Game theory tells us repeated games need patience and surplus to sustain cooperation. Lower growth reduces the discount factor. Players defect earlier. In policy, defection looks like tariff wars, export controls, windfall taxes, price caps, and targeted subsidies that penalize outsiders. Each measure may poll well. Together they harden borders and raise costs. The political narrative becomes one of entitlement to existing income streams. Regulators are pushed to harvest quasi-rents from sectors seen as fat with profits. Institutional constraints that once slowed raids on capital and labor get tested and weakened. The norm becomes grabbing what you can, now, because later is uncertain.
Investors often treat political risk as idiosyncratic and diversifiable. That assumption breaks when the same zero-sum logic drives multiple jurisdictions. Correlation rises. A subsidy in one place forces retaliation elsewhere. A ban in one sector shifts cash flows across the whole supply chain. Volatility clusters as narratives pile up. Crowds on trading apps anchor on price patterns and chase the same exits. Feedback loops form. Liquidity looks deep until many need it at once. The 2008 playbook—hope the central bank floods the zone—assumes a single shock and a single rescuer. In a zero-sum regime, policy itself becomes the correlated shock.
The post-2008 era taught markets to expect an unprecedented amount of money to appear on demand. That habit met inflation. Central banks now face a hard constraint: rescue too much, and you feed prices or currencies; rescue too little, and balance sheets break. Fiscal authorities, meanwhile, are highly levered to growth that is not materializing. This is fiscal dominance in slow motion: monetary policy bends to funding needs. The risk is policy whiplash—tight, then loose, then tight—each swing redistributing wealth and faith in institutions. Fragility grows when buffers are spent on optics instead of optionality.
Two sectors turn zero-sum politics into systemic risk: energy and housing. Energy policy is caught between physics and promises. Permitting uncertainty and subsidy churn turn long-cycle projects into political assets. Underinvestment yields spiky prices that become election issues. Housing is worse. Decades of zoning scarcity created a lottery. Rising rates exposed leverage and the dream of ever-cheaper mortgages. Any attempt to reprice land or permit density is cast as assault or bailout. These are slow-burn risks with fast-break moments. When they move, they move entire tax bases, bank books, and voter blocs.

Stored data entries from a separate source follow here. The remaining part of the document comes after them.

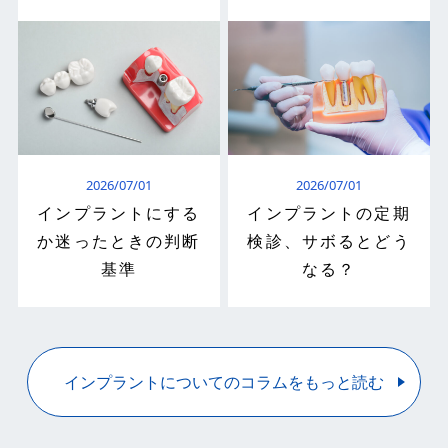
2026/07/01
2026/07/01
インプラントにする
インプラントの定期
か迷ったときの判断
検診、サボるとどう
基準
なる？
インプラントについてのコラムをもっと読む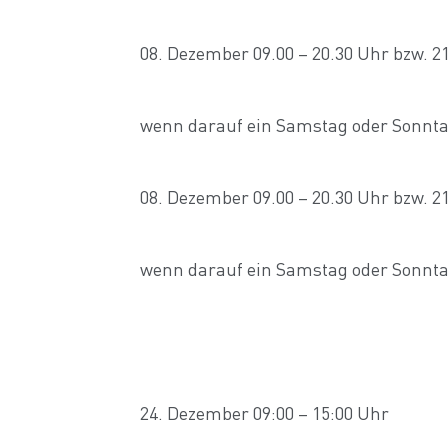
08. Dezember 09.00 – 20.30 Uhr bzw. 21
wenn darauf ein Samstag oder Sonntag
08. Dezember 09.00 – 20.30 Uhr bzw. 21
wenn darauf ein Samstag oder Sonntag
24. Dezember 09:00 – 15:00 Uhr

Zero-sum politics elevates executive action and emergency measures. That concentrates power and reduces transparency. Off-balance-sheet guarantees multiply. Quasi-fiscal vehicles—the alphabet soup of facilities and funds—blur who bears risk. Data quality degrades as incentives to show stability increase. Markets, deprived of clean signals, react to headlines and rumors. Index investors become accidental activists as politics infiltrates corporate governance. The legal line between policy and property weakens as states test expropriation-lite moves. Confidence, an asset without a line item, becomes the scarcest good.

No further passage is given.